There are times while we are awake when existential isolation makes itself felt. Some people are aware of it more than others and some do not know it as "existential isolation" but experience it nevertheless. "Existential isolation is a vale of loneliness which has many approaches. A confrontation with death and with freedom will inevitably lead the individual into that veil" (Yalom, 1980, p.356).
When people were asked describe the experience of isolation, more time was spent on isolation than any other. Every person had many examples to reflect upon. Seventy-three percent described a feeling of alienation, of not belonging and not feeling "at home". Eighty-six percent described feeling completely disconnected from all others and the world. Forty percent described feeling disconnected from even themselves or having parts of themselves fragmented.
The pain that they all felt was very clear. Isolation had touched them all more than once and in more than one way. Forty percent said that there is more than one kind of isolation and that feeling alone while with others is much worse than being physically alone. There were many references to fear (46.2%) as well as depression (52.8%). An experience with isolation can bring immense pain and suffering. To be alone in the world, feeling that you have no connection to others, or even to yourself is intensified when around you are reminders of how "it could be". The television becomes a "friend". A friendly voice in the background that breaks up the hopeless silence. One may fall into depression and deep despair and even become suicidal.

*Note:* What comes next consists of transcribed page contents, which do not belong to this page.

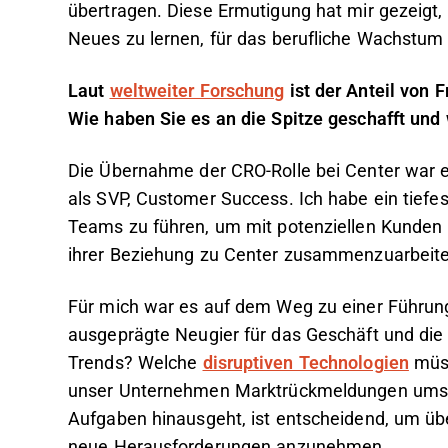
übertragen. Diese Ermutigung hat mir gezeigt, 
Neues zu lernen, für das berufliche Wachstum
Laut
weltweiter Forschung
ist der Anteil von 
Wie haben Sie es an die Spitze geschafft und
Die Übernahme der CRO-Rolle bei Center war e
als SVP, Customer Success. Ich habe ein tiefes
Teams zu führen, um mit potenziellen Kunde
ihrer Beziehung zu Center zusammenzuarbeite
Für mich war es auf dem Weg zu einer Führung
ausgeprägte Neugier für das Geschäft und die
Trends? Welche
disruptiven Technologien
müss
unser Unternehmen Marktrückmeldungen umsetz
Aufgaben hinausgeht, ist entscheidend, um ü
neue Herausforderungen anzunehmen.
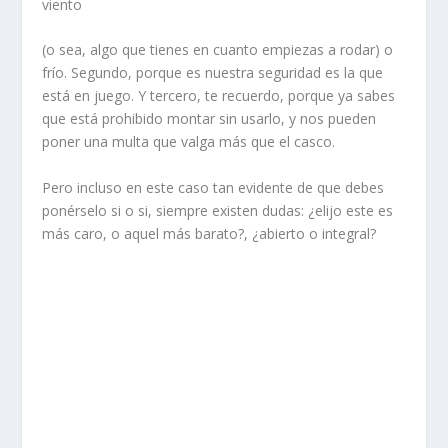
viento
(o sea, algo que tienes en cuanto empiezas a rodar) o
frío. Segundo, porque es nuestra seguridad es la que
está en juego. Y tercero, te recuerdo, porque ya sabes
que está prohibido montar sin usarlo, y nos pueden
poner una multa que valga más que el casco.
Pero incluso en este caso tan evidente de que debes
ponérselo si o si, siempre existen dudas: ¿elijo este es
más caro, o aquel más barato?, ¿abierto o integral?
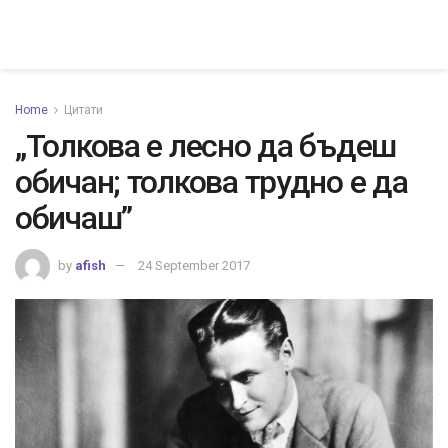
Home
Цитати
„Толкова е лесно да бъдеш
обичан; толкова трудно е да
обичаш”
by
afish
24 September 2017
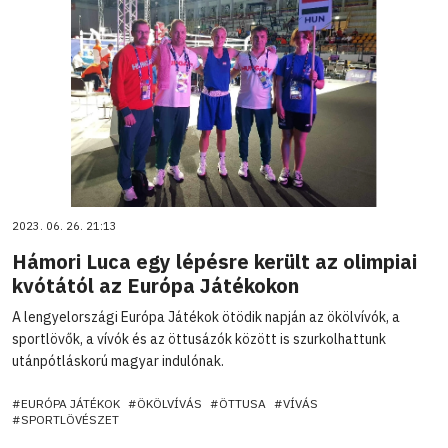
2023. 06. 26. 21:13
Hámori Luca egy lépésre került az olimpiai
kvótától az Európa Játékokon
A lengyelországi Európa Játékok ötödik napján az ökölvívók, a
sportlövők, a vívók és az öttusázók között is szurkolhattunk
utánpótláskorú magyar indulónak.
#EURÓPA JÁTÉKOK
#ÖKÖLVÍVÁS
#ÖTTUSA
#VÍVÁS
#SPORTLÖVÉSZET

One 26 year old woman described her on-going experience with feeling isolation and described feeling severe anger with her neighbors, to the point of hatred, because she could hear the footsteps in the hall of the apartment building familiarly walking by and past her own door. She described the reminders of her aloneness as a complete shutdown of her entire experiential self. During the day she was a B+ student, motivated and friendly and alive while at school. She looked no different than any other college student one may encounter on any given day on campus. However, when she arrived home every evening, as soon as she closed her car door it was as though all energy and motivation was immediately expelled from her Being.

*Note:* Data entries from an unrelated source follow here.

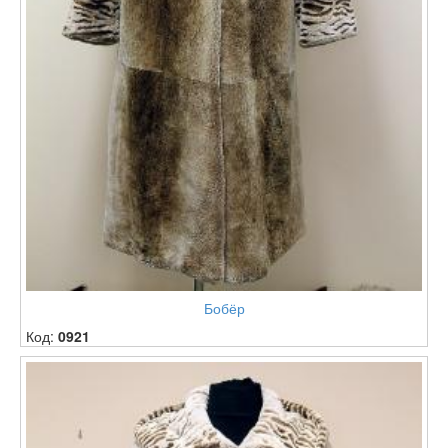
Бобёр
Код:
0921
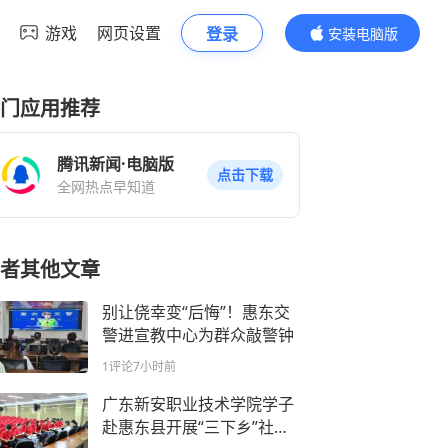
游戏
网页设置
登录
安装电脑版
内容更精彩
门应用推荐
腾讯新闻·电脑版
点击下载
全网热点早知道
者其他文章
别让侥幸变“后悔”！惠东交
警进宣教中心为群众敲警钟
1评论
7小时前
广东新安职业技术学院学子
赴惠东县开展“三下乡”社会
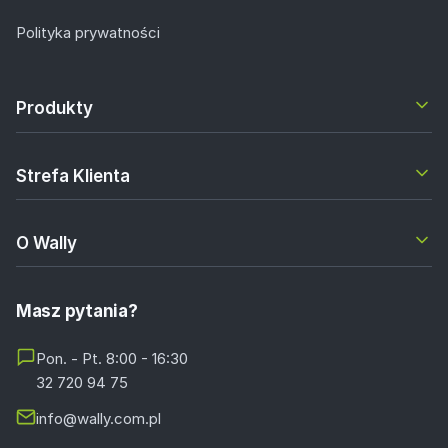
Polityka prywatności
Produkty
Strefa Klienta
O Wally
Masz pytania?
Pon. - Pt. 8:00 - 16:30
32 720 94 75
info@wally.com.pl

This friendly and intelligent co-ed instantly metamorphosed into a depressed, worthless, disconnected nothing who knows first hand about the solitary nature of life. We think that we know people. We think that we know who is suffering and who is not. This belief only serves to keep us more isolated. We think because someone smiles they are happy. We think that because someone socializes in school or work that they do not feel that loneliness. We think that we are the only one who suffers from the somber effects of being an autonomous individual in western society. We see others and we wish we had what they have when in reality they too, cry for connection. The belief that others are somehow immune from the effects of isolation while we are not serves to help us believe that we are defective and ultimately we increase the gap between us.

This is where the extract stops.